What you have to do: Which lines of the data below hold "personal"? Copy each of them.

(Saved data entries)

•••••

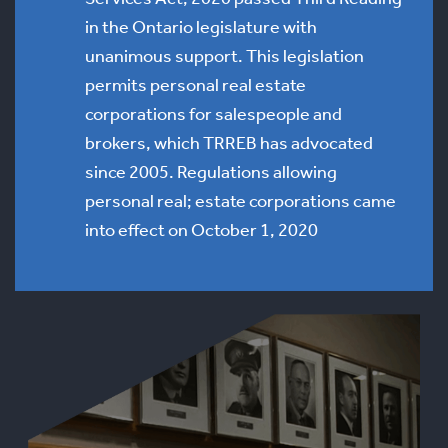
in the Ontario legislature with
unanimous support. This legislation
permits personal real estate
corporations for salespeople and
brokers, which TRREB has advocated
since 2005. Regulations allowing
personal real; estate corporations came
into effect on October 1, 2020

•••••

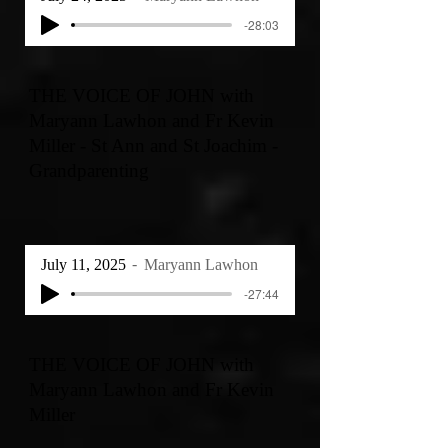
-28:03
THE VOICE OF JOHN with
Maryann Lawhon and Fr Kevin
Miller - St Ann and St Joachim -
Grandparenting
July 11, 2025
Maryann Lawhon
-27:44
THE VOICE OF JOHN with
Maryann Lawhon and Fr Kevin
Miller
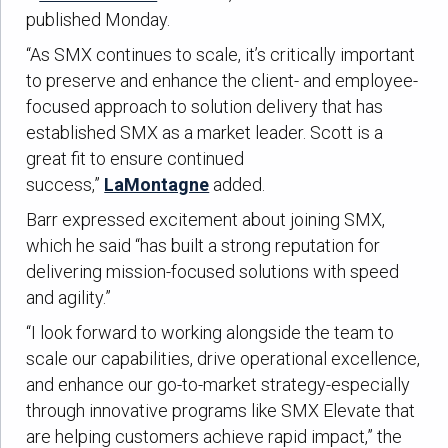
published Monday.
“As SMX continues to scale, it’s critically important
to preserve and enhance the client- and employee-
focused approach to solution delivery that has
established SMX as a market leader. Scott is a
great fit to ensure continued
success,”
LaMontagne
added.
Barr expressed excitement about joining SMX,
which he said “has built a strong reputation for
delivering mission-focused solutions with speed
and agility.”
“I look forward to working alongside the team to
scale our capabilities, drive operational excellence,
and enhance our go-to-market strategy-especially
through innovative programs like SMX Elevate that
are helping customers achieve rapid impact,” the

•••••

Response:
permits personal real estate
personal real; estate corporations came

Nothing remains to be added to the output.